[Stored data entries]
· · ·

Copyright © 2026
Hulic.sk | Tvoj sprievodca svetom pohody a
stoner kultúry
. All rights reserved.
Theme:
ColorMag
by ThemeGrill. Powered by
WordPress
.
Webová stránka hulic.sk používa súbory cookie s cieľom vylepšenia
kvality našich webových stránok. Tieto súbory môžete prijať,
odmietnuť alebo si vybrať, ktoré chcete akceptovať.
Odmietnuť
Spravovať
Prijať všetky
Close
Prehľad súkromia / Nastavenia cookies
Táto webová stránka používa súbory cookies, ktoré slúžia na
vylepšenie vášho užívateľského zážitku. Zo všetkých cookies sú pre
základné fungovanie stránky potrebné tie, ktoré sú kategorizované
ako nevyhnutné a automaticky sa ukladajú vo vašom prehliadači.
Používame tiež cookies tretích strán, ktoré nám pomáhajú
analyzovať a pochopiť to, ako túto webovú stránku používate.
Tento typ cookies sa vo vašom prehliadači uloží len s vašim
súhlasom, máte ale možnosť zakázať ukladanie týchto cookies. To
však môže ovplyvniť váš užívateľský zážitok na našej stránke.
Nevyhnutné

· · ·

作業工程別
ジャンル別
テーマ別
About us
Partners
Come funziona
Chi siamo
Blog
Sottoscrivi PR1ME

· · ·

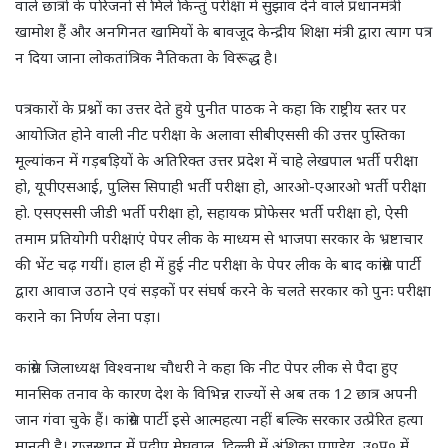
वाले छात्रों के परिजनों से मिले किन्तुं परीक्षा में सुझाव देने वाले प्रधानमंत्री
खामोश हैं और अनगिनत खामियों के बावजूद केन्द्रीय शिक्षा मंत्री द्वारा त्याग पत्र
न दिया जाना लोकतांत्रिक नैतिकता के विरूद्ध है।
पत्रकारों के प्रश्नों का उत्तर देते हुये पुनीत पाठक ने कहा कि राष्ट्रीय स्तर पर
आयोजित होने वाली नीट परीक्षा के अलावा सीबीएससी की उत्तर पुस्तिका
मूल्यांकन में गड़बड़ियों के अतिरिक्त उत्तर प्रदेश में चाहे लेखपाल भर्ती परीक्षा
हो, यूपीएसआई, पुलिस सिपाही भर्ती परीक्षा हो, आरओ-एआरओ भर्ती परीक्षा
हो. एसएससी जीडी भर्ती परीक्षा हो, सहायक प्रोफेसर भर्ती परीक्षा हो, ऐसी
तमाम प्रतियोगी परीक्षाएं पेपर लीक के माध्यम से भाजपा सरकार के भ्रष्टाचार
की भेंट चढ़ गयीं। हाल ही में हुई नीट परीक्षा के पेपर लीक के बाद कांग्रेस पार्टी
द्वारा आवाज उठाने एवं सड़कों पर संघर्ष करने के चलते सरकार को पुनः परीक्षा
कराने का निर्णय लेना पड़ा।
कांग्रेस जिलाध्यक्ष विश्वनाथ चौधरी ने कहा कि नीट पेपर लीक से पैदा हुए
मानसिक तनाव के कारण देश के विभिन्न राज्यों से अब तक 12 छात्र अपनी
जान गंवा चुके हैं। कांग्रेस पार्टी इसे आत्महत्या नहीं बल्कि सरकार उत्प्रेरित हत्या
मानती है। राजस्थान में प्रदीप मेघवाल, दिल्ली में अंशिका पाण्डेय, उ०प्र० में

· · ·

▶ [Work to be completed] Nothing should appear in the answer except the lines above from the line with "Copyright © 2026" through the line with "súhlasom, máte ale", both included, written out exactly.

▶ [Exercise solution]
Copyright © 2026
Hulic.sk | Tvoj sprievodca svetom pohody a
stoner kultúry
. All rights reserved.
Theme:
ColorMag
by ThemeGrill. Powered by
WordPress
.
Webová stránka hulic.sk používa súbory cookie s cieľom vylepšenia
kvality našich webových stránok. Tieto súbory môžete prijať,
odmietnuť alebo si vybrať, ktoré chcete akceptovať.
Odmietnuť
Spravovať
Prijať všetky
Close
Prehľad súkromia / Nastavenia cookies
Táto webová stránka používa súbory cookies, ktoré slúžia na
vylepšenie vášho užívateľského zážitku. Zo všetkých cookies sú pre
základné fungovanie stránky potrebné tie, ktoré sú kategorizované
ako nevyhnutné a automaticky sa ukladajú vo vašom prehliadači.
Používame tiež cookies tretích strán, ktoré nám pomáhajú
analyzovať a pochopiť to, ako túto webovú stránku používate.
Tento typ cookies sa vo vašom prehliadači uloží len s vašim
súhlasom, máte ale možnosť zakázať ukladanie týchto cookies. To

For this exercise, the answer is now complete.